[Collected data]
◆ ◆ ◆ ◆

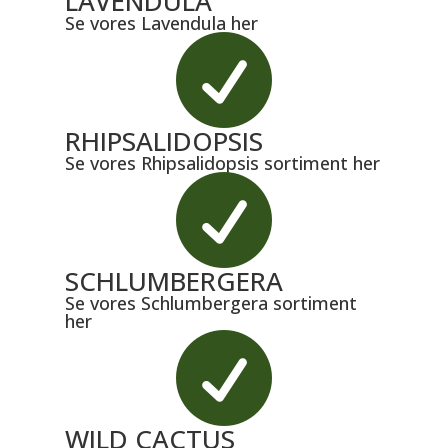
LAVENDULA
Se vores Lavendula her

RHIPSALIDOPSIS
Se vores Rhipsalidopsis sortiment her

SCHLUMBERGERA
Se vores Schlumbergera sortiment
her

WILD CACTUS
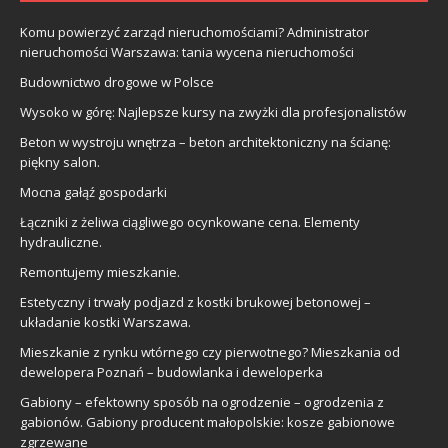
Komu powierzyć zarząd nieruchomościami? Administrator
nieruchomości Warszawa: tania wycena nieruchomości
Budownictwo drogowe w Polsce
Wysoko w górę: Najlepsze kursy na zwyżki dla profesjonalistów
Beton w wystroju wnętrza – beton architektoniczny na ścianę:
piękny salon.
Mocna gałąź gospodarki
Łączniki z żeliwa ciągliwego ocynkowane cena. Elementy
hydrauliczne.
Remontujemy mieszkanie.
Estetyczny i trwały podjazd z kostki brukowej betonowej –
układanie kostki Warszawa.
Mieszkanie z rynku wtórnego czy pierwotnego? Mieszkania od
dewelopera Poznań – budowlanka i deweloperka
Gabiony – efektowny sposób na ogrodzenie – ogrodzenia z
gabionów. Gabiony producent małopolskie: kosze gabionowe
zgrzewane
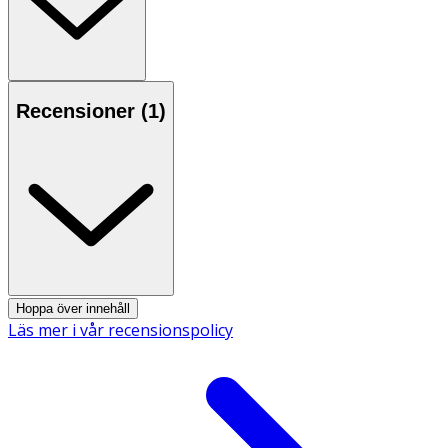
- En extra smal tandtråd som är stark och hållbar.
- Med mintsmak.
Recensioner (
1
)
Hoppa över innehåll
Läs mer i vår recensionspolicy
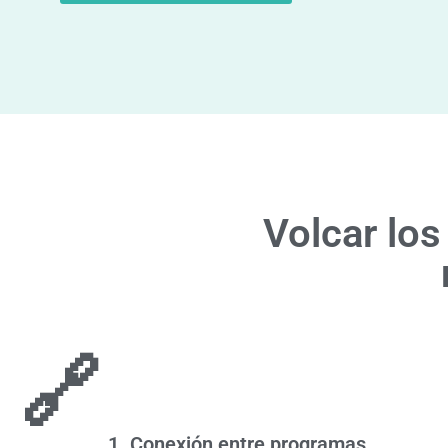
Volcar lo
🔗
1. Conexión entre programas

◆ ◆ ◆ ◆

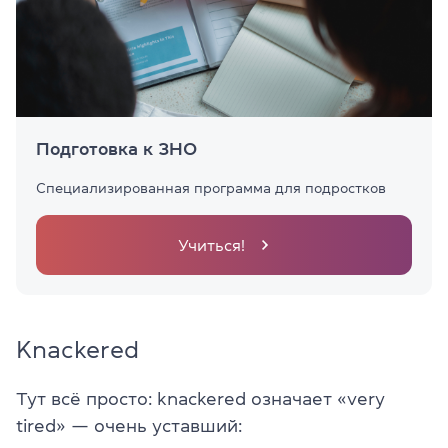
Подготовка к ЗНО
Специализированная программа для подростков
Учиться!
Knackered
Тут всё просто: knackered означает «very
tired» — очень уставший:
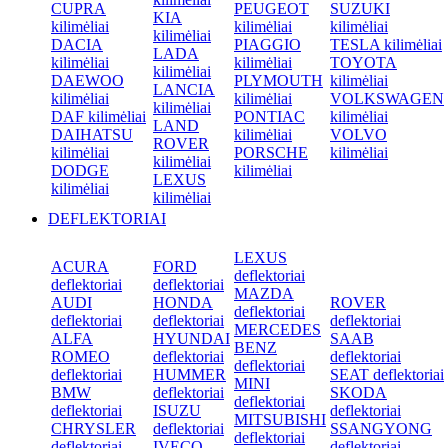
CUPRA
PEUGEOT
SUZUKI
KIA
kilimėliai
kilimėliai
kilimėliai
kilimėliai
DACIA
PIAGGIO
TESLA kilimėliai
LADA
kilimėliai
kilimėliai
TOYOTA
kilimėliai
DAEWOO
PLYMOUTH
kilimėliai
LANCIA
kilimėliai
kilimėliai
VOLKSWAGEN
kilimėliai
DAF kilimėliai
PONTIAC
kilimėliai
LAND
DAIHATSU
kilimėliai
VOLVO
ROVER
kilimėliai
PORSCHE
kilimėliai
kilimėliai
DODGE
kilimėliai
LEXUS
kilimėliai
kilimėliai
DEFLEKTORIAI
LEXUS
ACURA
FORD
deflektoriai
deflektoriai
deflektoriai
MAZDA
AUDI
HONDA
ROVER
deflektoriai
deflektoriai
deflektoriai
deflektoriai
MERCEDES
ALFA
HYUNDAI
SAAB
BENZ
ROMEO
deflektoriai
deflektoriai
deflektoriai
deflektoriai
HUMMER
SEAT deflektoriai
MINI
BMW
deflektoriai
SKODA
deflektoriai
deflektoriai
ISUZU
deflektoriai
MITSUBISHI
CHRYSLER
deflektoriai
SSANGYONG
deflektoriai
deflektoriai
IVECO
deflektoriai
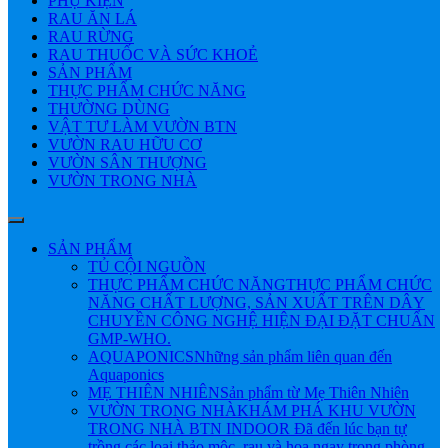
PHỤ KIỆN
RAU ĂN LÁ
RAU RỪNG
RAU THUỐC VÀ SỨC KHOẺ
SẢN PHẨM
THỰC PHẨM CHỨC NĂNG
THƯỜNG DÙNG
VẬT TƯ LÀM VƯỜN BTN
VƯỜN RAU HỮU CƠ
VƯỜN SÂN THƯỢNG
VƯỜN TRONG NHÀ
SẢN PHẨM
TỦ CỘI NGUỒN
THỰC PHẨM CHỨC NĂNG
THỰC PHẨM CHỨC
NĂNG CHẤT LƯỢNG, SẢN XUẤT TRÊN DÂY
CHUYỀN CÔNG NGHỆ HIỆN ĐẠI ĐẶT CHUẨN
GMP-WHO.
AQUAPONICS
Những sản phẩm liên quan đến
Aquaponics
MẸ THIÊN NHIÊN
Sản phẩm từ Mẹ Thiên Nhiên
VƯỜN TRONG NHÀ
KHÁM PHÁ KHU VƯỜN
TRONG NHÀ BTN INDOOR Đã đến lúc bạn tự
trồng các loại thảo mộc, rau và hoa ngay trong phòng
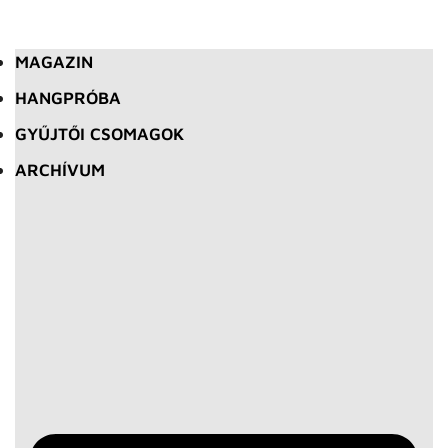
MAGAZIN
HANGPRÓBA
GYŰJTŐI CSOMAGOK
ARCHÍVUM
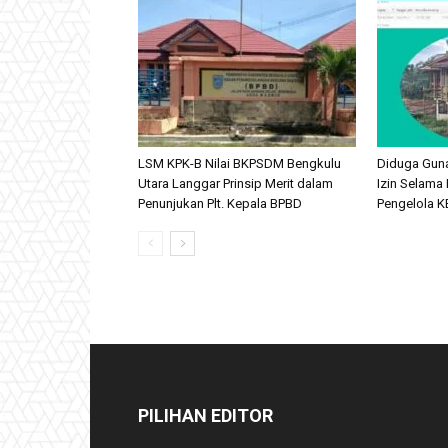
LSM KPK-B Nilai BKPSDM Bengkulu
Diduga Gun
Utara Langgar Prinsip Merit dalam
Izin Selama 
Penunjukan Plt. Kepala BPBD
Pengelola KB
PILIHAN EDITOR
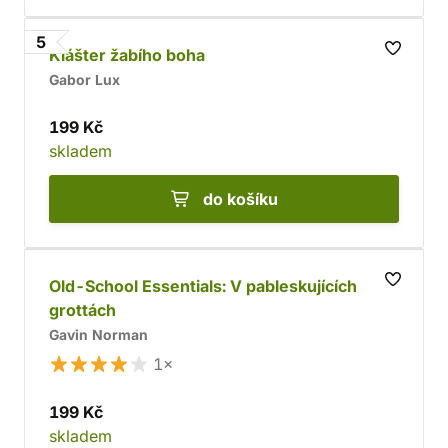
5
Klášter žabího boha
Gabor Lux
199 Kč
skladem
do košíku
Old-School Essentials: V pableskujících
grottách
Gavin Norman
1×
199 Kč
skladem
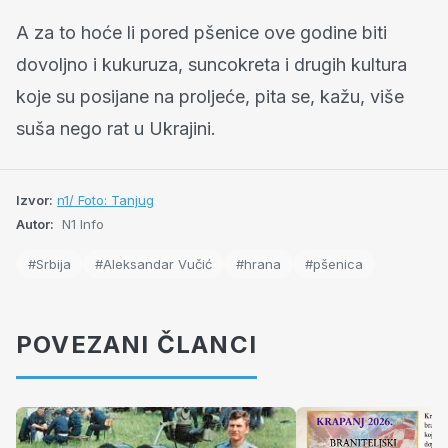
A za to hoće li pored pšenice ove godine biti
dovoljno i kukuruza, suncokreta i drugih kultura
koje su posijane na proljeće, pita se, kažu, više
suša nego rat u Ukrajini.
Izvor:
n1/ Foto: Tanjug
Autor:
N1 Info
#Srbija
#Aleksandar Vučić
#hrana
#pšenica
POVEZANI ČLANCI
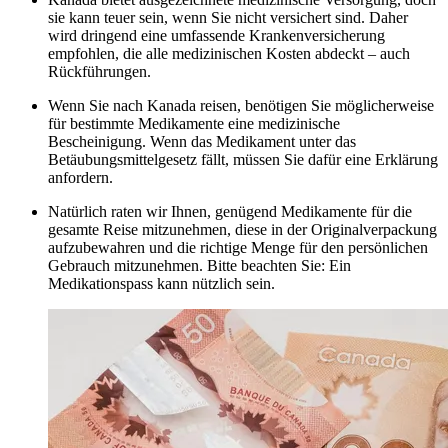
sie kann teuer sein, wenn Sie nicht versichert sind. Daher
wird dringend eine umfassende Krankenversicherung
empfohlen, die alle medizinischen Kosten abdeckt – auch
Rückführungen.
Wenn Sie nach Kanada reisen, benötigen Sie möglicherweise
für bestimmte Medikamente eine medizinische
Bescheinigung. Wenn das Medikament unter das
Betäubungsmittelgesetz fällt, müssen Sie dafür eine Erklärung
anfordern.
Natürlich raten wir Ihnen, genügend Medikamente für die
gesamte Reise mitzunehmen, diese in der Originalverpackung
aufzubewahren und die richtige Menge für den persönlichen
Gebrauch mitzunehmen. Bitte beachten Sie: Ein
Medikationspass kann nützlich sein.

◆ ◆ ◆ ◆

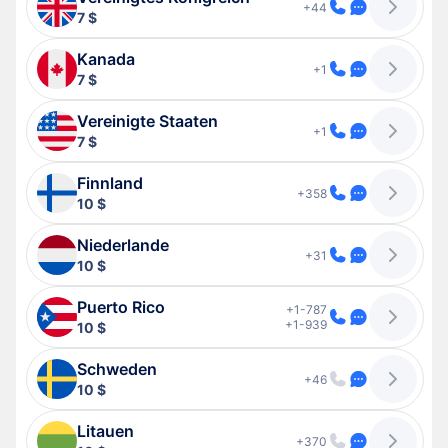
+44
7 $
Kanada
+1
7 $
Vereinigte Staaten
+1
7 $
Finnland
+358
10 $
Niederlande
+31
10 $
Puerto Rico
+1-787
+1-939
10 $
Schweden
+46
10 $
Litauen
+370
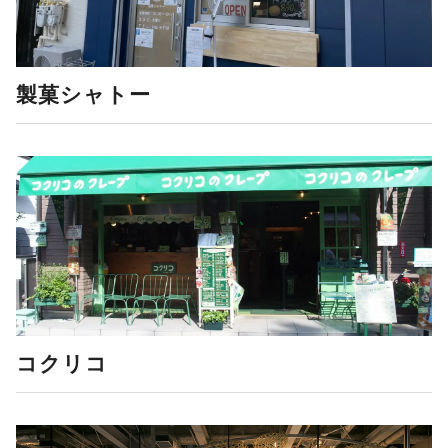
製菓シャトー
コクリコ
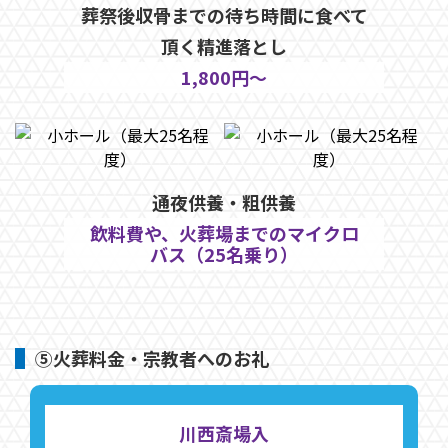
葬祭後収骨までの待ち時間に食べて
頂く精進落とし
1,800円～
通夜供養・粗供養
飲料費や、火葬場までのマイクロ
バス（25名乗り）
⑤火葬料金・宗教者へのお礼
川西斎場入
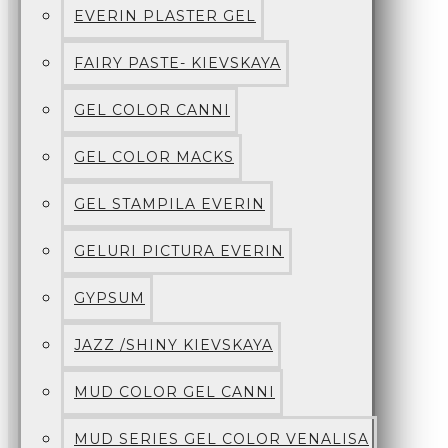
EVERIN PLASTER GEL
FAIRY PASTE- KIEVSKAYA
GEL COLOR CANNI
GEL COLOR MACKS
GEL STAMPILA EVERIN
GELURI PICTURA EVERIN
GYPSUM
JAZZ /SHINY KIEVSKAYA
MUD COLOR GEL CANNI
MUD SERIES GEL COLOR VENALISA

◆ ◆ ◆ ◆

# TASK TO COMPLETE
A single number is the whole answer: how many lines in the entries hold the word "vores".

# PROBLEM SOLUTION
3